[Start of section]
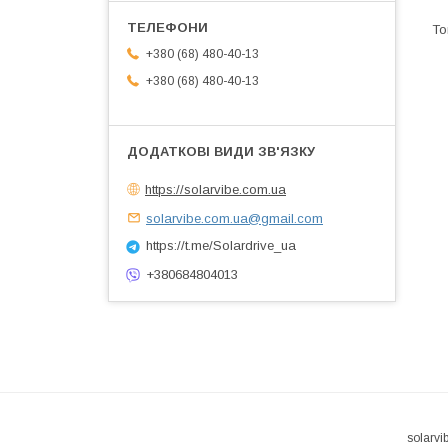
+380 (68) 480-40-13
+380 (68) 480-40-13
https://solarvibe.com.ua
solarvibe.com.ua@gmail.com
https://t.me/Solardrive_ua
+380684804013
[End of section]
Word for word, retype the material above without its pictures.

SOLUTION TO THE PROBLEM >>
+380 (68) 480-40-13
+380 (68) 480-40-13
https://solarvibe.com.ua
solarvibe.com.ua@gmail.com
https://t.me/Solardrive_ua
+380684804013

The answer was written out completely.